February 27, 2012 at 2:16 am
can anyone give me the clear diffrence bw both..
and
when u automate a backup strategy which one u choose in ur organization, and why??
thanks
February 27, 2012 at 4:14 am
satishm94 (2/27/2012)
can anyone give me the clear diffrence bw both..and
when u automate a backup strategy which one u choose in ur organization, and why??
thanks
Maintenance Plans: SQL Server provides you various built-in plans for daily maintenance activities such as backup, re-indexing. As the name suggests Maintenance Plans are specifically used for maintenance only. If you use built-in Maintenance Plans, then you don't need to write any script to perform these maintenance tasks.
Jobs: Whenever you need to schedule any script/task in SQL Server so that it runs at the specified time or regular intervals, you can do that using SQL Agent Jobs. These jobs are configurable & you can edit the schedule timings, steps that are executed etc. as per your requirement. Maintenance Plans are also scheduled via jobs only.
What will I choose?: I prefer my own written script but I am not against using Maintenance Plans.
February 27, 2012 at 5:48 am
February 28, 2012 at 7:05 am
For Backups I tend to use maintenance plans.
For Index and Statistics maintenance, I tend to use scripts. Mostly because Microsoft's Index Maintenance takss don't take into account the level of index fragmentation when they run, so they run for every single index in a database.
That said, to kick off my scripts, I use an execute SQL task in a Maintenance Plan. It makes finding everything a bit easier.
February 28, 2012 at 8:04 am
satishm94 (2/27/2012)
when u automate a backup strategy which one u choose in ur organization, and why??
I don't automate backup strategies. I automate backups for a recovery strategy. And which one I use depends on which customer I am implementing it for.

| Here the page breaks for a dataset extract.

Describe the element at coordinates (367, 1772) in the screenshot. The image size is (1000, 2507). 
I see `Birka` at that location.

First, create your recovery strategy and SLA on paper. Then design the backups, backup types, and database recovery models based on that.

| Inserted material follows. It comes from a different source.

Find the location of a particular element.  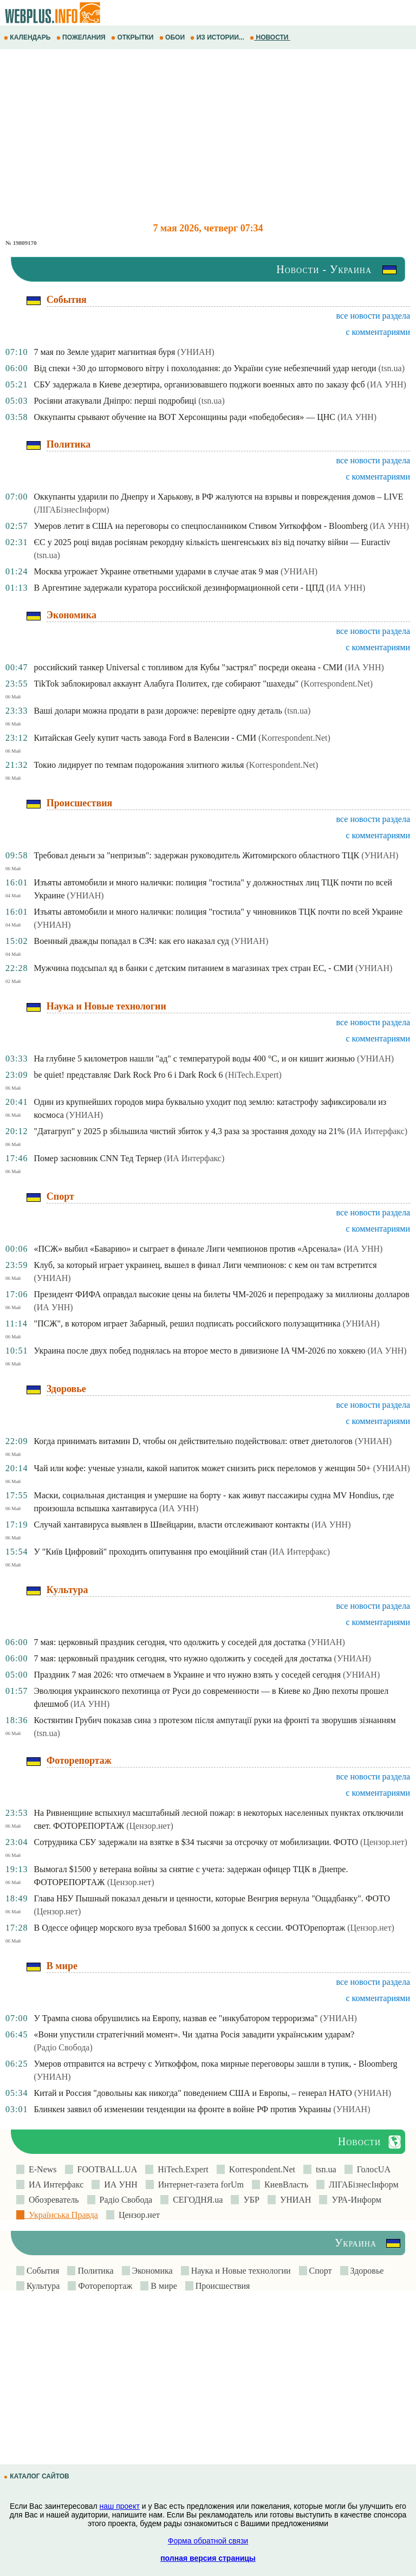

Китай и Россия "довольны как никогда" поведением США и Европы, – генерал НАТО is located at coordinates (193, 2093).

February 28, 2012 at 9:46 am
Brandie Tarvin (2/28/2012)
First, create your recovery strategy and SLA on paper. Then design the backups, backup types, and database recovery models based on that.
Exactly what Brandie wrote.
February 28, 2012 at 11:08 pm
Left over interview question.
http://www.sqlservercentral.com/Forums/Topic1258844-146-1.aspx
--Jeff Moden
Change is inevitable... Change for the better is not.